Bei seinem Abgang als Reservist erhält der junge Ignaz „Waffenrock, Hosen, Mütze, Halsbinde, Hemden, Paar Stiefeln“. „Auf dem Marsche nach seinem künftigen Aufenthaltsort Brühl“ darf er die Eisenbahn von „Carlsruhe“ bis Schwetzingen benutzen und hat „sowohl Eisenbahn und Kosten, als auch seine übrigen Bedürfnisse aus seinen ihm diesseits mit 93 Pfennigen behändigten Marsch-Kompetenzen sogleich baar zu bezahlen“. Hemmerich gehört fortan den „Mannschaften des Beurlaubtenstandes“ an, die aus dem aktiven Dienst entlassen worden sind. Er muss aber weiterhin den dienstlichen Befehlen seiner Vorgesetzten und öffentlichen Aufforderungen „unbedingt Folge leisten“. Wenn Hemmerich seinen Aufenthaltsort oder seine Wohnung wechselt, muss er das dem zuständigen „Bezirksfeldwebel“ melden. Im Jahr 1883 tritt der damals 28-Jährige zum „I. Landwehr-Bataillon Bruchsal“ über, weist der alte Militärpass noch aus. Zum Landsturm gehören alle Wehrpflichtigen bis zum vollendeten 45. Lebensjahr.
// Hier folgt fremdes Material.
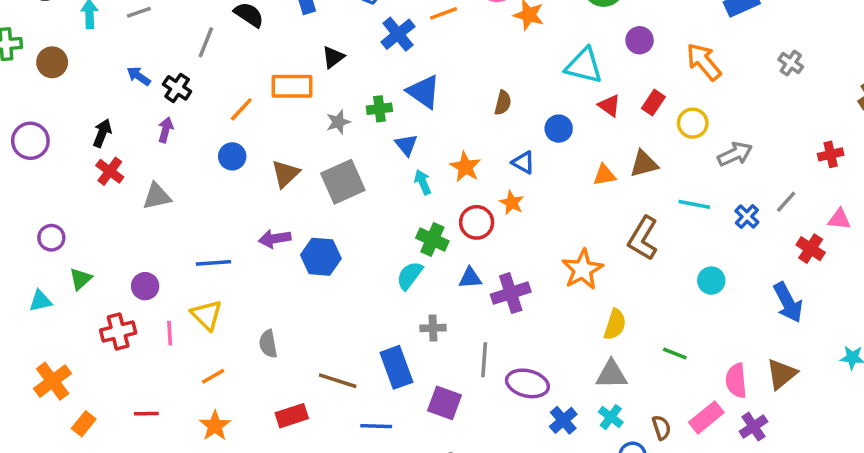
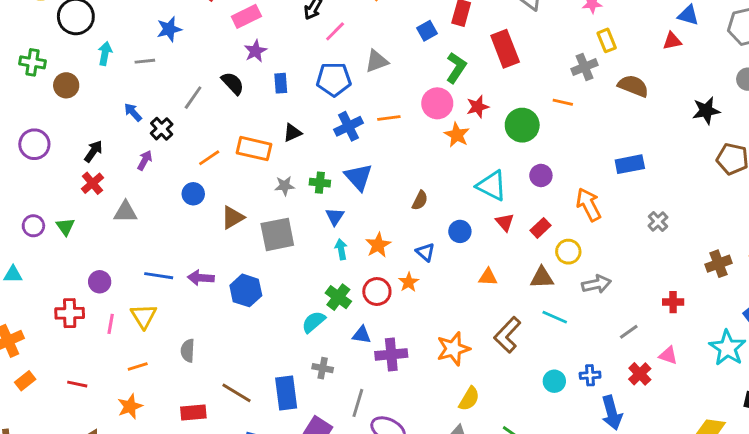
brown triangle: (644, 164) -> (542, 278), moved
blue cross: (747, 217) -> (590, 375), moved, turned 30
purple arrow: (275, 239) -> (201, 278), moved
green triangle: (81, 279) -> (65, 227), moved, turned -36

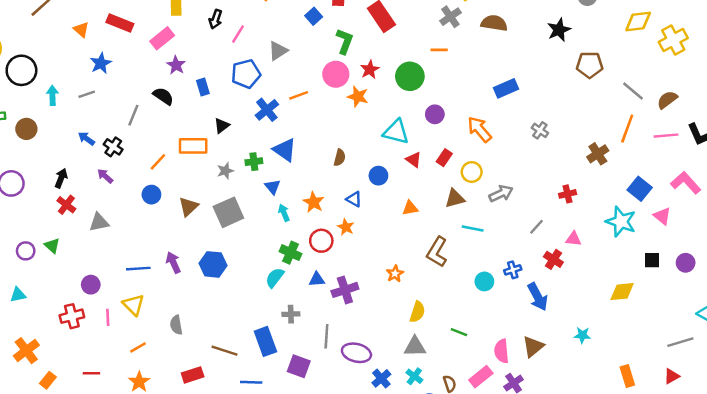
purple arrow: (145, 160) -> (105, 176), turned -63
purple arrow: (201, 278) -> (173, 262), turned 75
orange star: (453, 349) -> (395, 274), size x0.6

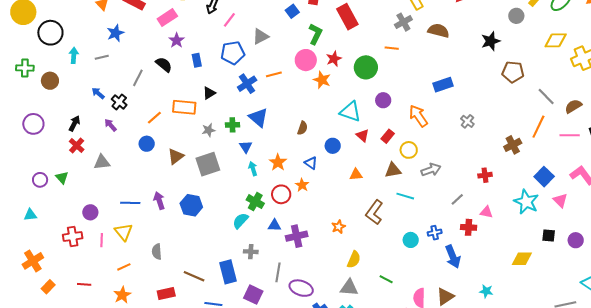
red cross: (553, 259) -> (469, 227), turned -35

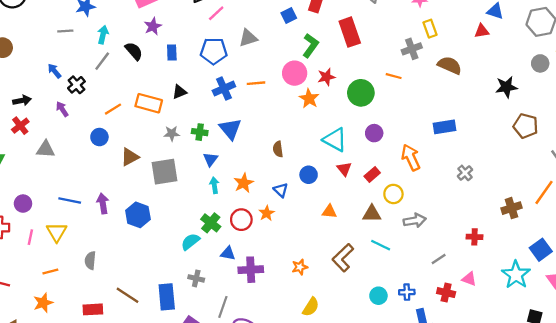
cyan arrow: (74, 55) -> (103, 35), moved
black arrow: (74, 123) -> (22, 100), turned 42
brown semicircle: (302, 128) -> (278, 149), turned 144

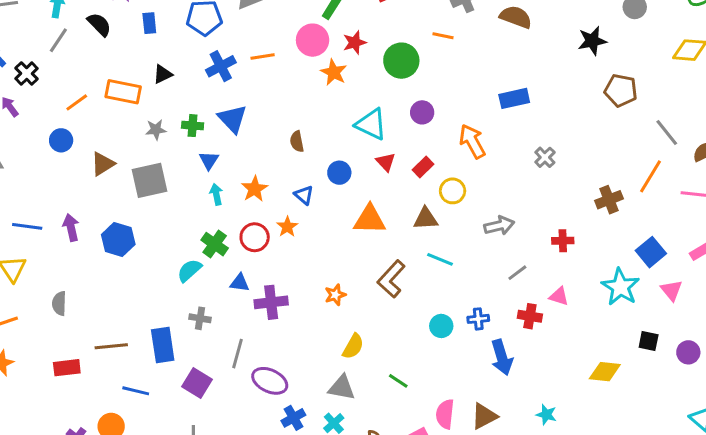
orange triangle: (329, 212) -> (370, 219), size x1.6
gray arrow: (415, 220) -> (499, 226), moved
brown line: (128, 295) -> (111, 346), turned -35

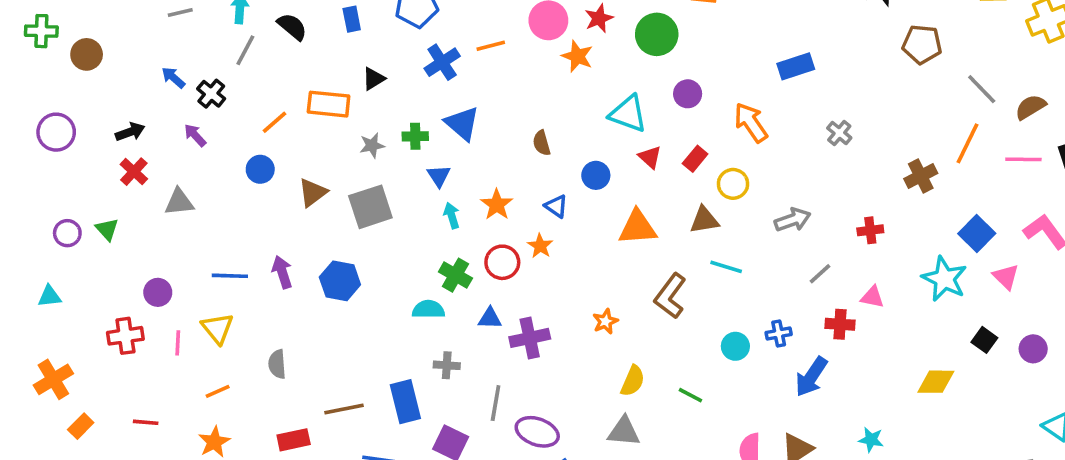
cyan semicircle: (189, 270) -> (428, 309), turned 48
black square: (649, 341) -> (984, 340), turned 30
blue arrow: (502, 357) -> (811, 377), turned 56
green line: (398, 381) -> (690, 395), moved

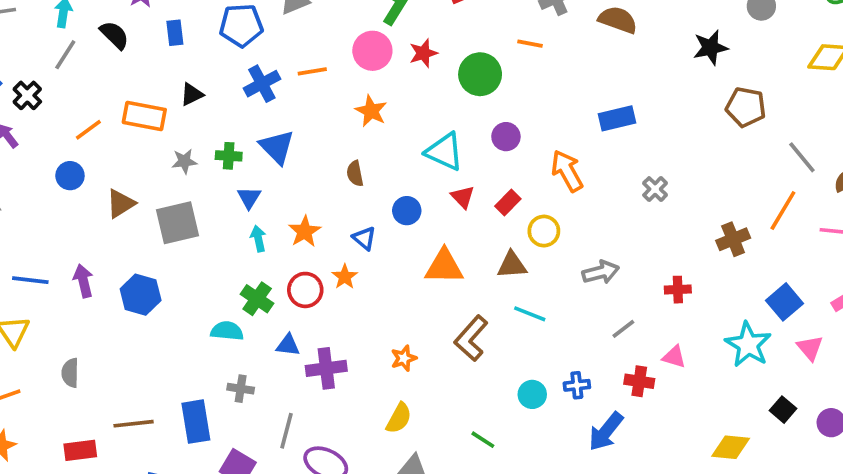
orange star: (577, 56) -> (371, 111), moved
yellow semicircle: (633, 381) -> (399, 418), moved

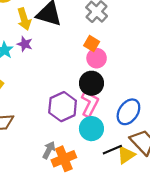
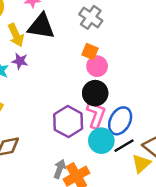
blue ellipse: (128, 112) -> (120, 121), moved
black line: (112, 150) -> (124, 146), moved

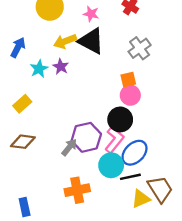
yellow arrow: (16, 35) -> (65, 41), turned 75
orange square: (90, 51) -> (128, 79), turned 35
gray arrow: (60, 169) -> (69, 147), moved

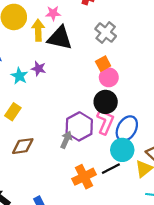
yellow arrow: (65, 41) -> (38, 30), moved, turned 125
cyan circle: (111, 165) -> (122, 150), moved
black line: (130, 177) -> (111, 169), moved

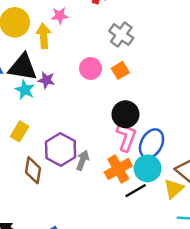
black triangle: (60, 38) -> (23, 67), moved
pink circle: (109, 77) -> (91, 68), moved
purple hexagon: (79, 126) -> (61, 150), moved
brown diamond: (23, 146) -> (33, 170), turned -70
orange cross: (84, 177) -> (118, 169), moved

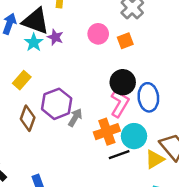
blue ellipse: (152, 144) -> (148, 97), moved, turned -44

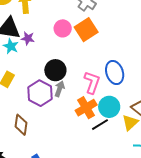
orange square: (125, 41) -> (86, 30), size x1.6
black circle: (123, 82) -> (55, 70), moved
gray arrow: (75, 117) -> (60, 89), moved
brown diamond: (28, 118) -> (21, 125), moved

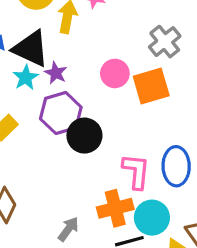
pink L-shape: (92, 82) -> (136, 171), turned -30
gray arrow: (60, 89) -> (68, 229), moved
purple hexagon: (40, 93) -> (61, 113), moved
Ignaz Hemmerich, der noch zwei Brüder in Ketsch gehabt haben soll, arbeitet in seiner Heimatgemeinde als Fuhrmann. Auf seinen Fahrten soll er bis nach Frankreich gekommen sein, berichtet Helga Hemmerich, geborene Schäfer, die Mutter von Hermann Hemmerich. Die Vorfahren von Ignaz Hemmerich, dessen 1968 verstorbener Sohn Hermann als Landwirt in der Hufeisengemeinde gearbeitet hat, sollen im 19. Jahrhundert aus der norditalienischen Po-Ebene nach Baden eingewandert sein, meint die 81-Jährige noch. Genaueres sei aber nicht mehr in Erfahrung zu bringen gewesen.